With that mentality, Lake broke the starting lineup in 21 games in his redshirt freshman season, then hit .327 as a sophomore in 2006 when the Dukes won the CAA regular-season title.
For his junior season, with most of the team graduating, he was named one of the co-captains, which seemed a logical choice considering his outgoing personality.
“You can’t not like Joe,” junior first baseman Lee Bujakowski said. “He’s a give-you-the-shirt-off-his-back type guy. … He’s there for every single one of us.”
But Lake’s first year in the position was a struggle.
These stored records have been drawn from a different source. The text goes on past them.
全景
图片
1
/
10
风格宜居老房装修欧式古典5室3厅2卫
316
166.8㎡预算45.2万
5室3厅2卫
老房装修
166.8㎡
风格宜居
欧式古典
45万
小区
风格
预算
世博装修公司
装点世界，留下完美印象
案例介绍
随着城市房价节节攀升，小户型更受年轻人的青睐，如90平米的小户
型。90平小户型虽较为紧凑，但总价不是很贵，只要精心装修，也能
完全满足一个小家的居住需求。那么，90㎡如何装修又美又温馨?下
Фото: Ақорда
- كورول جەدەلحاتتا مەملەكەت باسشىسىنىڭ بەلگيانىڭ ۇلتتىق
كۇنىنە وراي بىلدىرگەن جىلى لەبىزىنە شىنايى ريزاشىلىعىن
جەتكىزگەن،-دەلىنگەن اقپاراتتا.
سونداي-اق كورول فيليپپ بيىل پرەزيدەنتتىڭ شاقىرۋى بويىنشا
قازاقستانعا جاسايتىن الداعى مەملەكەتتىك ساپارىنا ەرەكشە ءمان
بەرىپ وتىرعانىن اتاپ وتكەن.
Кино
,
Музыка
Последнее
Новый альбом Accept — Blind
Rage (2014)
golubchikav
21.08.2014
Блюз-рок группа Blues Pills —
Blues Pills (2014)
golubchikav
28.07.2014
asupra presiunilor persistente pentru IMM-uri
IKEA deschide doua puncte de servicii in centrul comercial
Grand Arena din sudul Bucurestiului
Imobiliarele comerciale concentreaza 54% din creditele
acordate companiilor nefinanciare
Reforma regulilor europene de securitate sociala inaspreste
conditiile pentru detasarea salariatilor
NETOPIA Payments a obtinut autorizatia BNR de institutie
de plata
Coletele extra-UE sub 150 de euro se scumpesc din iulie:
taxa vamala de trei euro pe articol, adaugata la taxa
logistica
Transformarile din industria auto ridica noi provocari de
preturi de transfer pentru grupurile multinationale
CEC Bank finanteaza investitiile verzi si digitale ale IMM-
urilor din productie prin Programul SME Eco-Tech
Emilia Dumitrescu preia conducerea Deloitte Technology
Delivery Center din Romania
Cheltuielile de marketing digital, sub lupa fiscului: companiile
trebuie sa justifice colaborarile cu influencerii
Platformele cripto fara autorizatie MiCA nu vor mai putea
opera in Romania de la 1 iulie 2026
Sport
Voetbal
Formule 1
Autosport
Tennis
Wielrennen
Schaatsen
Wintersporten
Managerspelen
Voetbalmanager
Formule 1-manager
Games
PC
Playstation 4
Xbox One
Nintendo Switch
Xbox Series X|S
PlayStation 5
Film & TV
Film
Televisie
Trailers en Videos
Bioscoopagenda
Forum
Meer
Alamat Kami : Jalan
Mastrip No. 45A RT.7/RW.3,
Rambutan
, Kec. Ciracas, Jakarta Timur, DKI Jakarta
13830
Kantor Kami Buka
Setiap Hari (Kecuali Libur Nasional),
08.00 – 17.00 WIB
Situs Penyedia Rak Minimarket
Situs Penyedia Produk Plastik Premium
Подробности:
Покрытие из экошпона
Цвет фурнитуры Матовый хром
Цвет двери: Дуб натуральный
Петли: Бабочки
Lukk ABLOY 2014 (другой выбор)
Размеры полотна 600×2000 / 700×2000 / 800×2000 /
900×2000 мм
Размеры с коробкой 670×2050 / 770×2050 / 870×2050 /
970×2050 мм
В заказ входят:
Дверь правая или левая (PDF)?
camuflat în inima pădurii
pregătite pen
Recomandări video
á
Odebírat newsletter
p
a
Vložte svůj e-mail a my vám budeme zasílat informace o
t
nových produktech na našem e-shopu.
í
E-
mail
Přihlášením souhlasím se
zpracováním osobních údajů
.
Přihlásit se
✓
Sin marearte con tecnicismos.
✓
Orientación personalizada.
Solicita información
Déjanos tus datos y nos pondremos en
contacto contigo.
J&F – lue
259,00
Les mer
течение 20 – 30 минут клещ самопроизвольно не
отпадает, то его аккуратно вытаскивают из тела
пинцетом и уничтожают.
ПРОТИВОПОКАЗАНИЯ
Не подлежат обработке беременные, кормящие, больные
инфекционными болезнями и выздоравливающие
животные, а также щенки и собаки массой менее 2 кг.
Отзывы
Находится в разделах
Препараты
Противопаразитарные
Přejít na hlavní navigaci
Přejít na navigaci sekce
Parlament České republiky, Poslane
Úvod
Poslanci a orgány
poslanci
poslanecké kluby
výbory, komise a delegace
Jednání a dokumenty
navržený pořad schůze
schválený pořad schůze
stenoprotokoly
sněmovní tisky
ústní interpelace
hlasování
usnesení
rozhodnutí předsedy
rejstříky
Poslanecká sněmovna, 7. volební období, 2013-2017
Early in the season he collided with a runner at third and hurt his back – an injury that cost him 12 games and helped drag his average down to .241. As a junior, he also struggled with knowing when he needed to speak up in the dugout and took some of the blame for team discord that helped lead to the Dukes’ 22-31 season.
“The hardest thing for myself was having some guys a little older than me still on the team,” he said. “I was not as bold with what I was saying.”
This season, he entered practice knowing he would be the undisputed leader as one of just two seniors on the team and the only everyday player in the class. He’s relished his role as the clubhouse big brother, and it’s been even more enjoyable considering his and the team’s success on the field.
“With this mix of guys, everyone is listening,” Lake said. “They open their ears to everything. It’s great to have younger guys that are willing to listen to the older guys.”
And it’s made this year a heck of a way for Lake to go out.